Worries about the dangers of handling deceased cancer patients have been raised following a US case in which a crematorium was found to be contaminated by radiation.
In a study reported in the journal JAMA, doctors led by Nathan Yu of the Mayo Clinic in Phoenix, Arizona, describe the case of a 69-year-old man who was treated by radiation therapy for pancreatic cancer in an Arizona hospital in 2017.
On the following day, the man fell ill from an unrelated cause and was admitted to a different hospital, where he died a few days later.
Staff at the first hospital were unaware of the man’s second admission, or his subsequent death, and therefore did not inform their colleagues that he had been irradiated.
Staff and the second hospital, thus, did not inform mortuary staff who, in turn, did not alert the crematorium operator when the deceased patient was cremated five days after the cancer treatment.
Indeed, it took a month before the medicos at the first hospital found out about the situation. They immediately informed the crematorium, and dispatched radiation safety officers to test the rooms, the equipment and the operator himself for radiation contamination.
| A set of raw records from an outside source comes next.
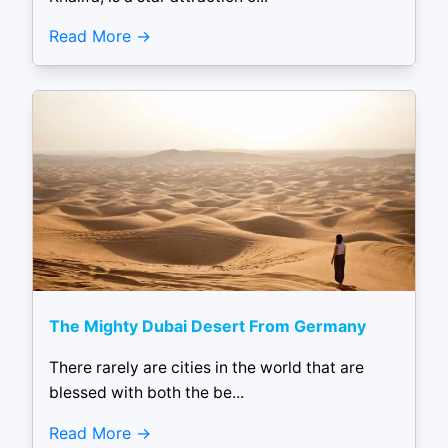
Read More
The Mighty Dubai Desert From Germany
There rarely are cities in the world that are
blessed with both the be...
Read More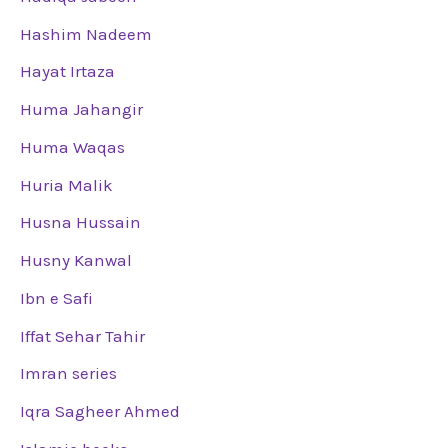
Hashim Nadeem
Hayat Irtaza
Huma Jahangir
Huma Waqas
Huria Malik
Husna Hussain
Husny Kanwal
Ibn e Safi
Iffat Sehar Tahir
Imran series
Iqra Sagheer Ahmed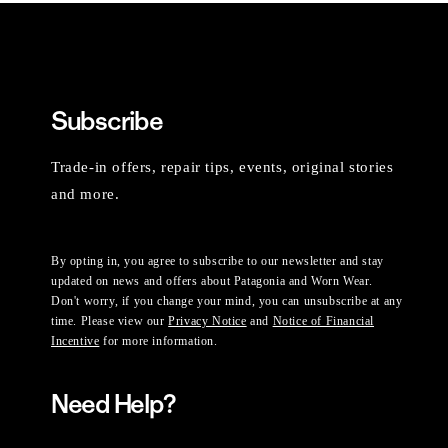
Subscribe
Trade-in offers, repair tips, events, original stories
and more.
By opting in, you agree to subscribe to our newsletter and stay
updated on news and offers about Patagonia and Worn Wear.
Don't worry, if you change your mind, you can unsubscribe at any
time. Please view our
Privacy Notice
and
Notice of Financial
Incentive
for more information.
Need Help?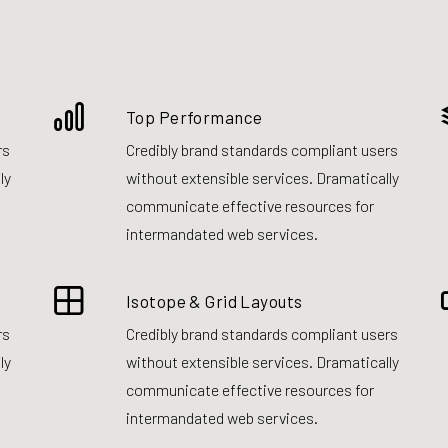
Top Performance
rs
Credibly brand standards compliant users
ly
without extensible services. Dramatically
communicate effective resources for
intermandated web services.
Isotope & Grid Layouts
rs
Credibly brand standards compliant users
ly
without extensible services. Dramatically
communicate effective resources for
intermandated web services.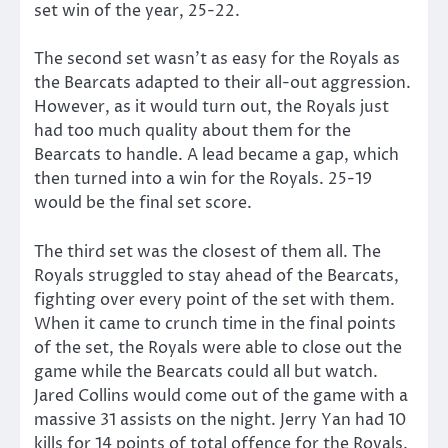
set win of the year, 25-22.
The second set wasn’t as easy for the Royals as
the Bearcats adapted to their all-out aggression.
However, as it would turn out, the Royals just
had too much quality about them for the
Bearcats to handle. A lead became a gap, which
then turned into a win for the Royals. 25-19
would be the final set score.
The third set was the closest of them all. The
Royals struggled to stay ahead of the Bearcats,
fighting over every point of the set with them.
When it came to crunch time in the final points
of the set, the Royals were able to close out the
game while the Bearcats could all but watch.
Jared Collins would come out of the game with a
massive 31 assists on the night. Jerry Yan had 10
kills for 14 points of total offence for the Royals.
The substance used to treat the patient, lutetium (Lu 177), has a penetrative range of just 1.5 millimetres and a half-life of only six days. Nevertheless, four weeks after exposure, the crematorium’s equipment, including the vacuum filter, bone-crusher and oven, yielded Geiger-counter readings of between 5000 and 25,000 counts per minute.
The crematorium operator was asked to provide a urine sample. It came back negative for lutetium but, surprisingly, returned trace results for another radioactive isotope sometimes used in nuclear medicine, technetium (Tc 99m).
Yu and his colleagues suggest the contamination resulted from an earlier cremation of another cancer patient, again without the treatment status being revealed.
Cremating irradiated people, they note, creates a hazard not found in living nuclear medicine recipients. The high heat of the crematorium oven can volatilise radio-nucleotides, meaning they can be inhaled.
Given the half-lives of the two substances involved, the researchers write, the annual radiation level “for members of the public, set by the Nuclear Regulatory Commission, was unlikely to have been exceeded”.
However, they note that regulations governing the treatment of deceased irradiated people varies significantly from state to state in the US, and around the world, and call for the creation of better safety protocols.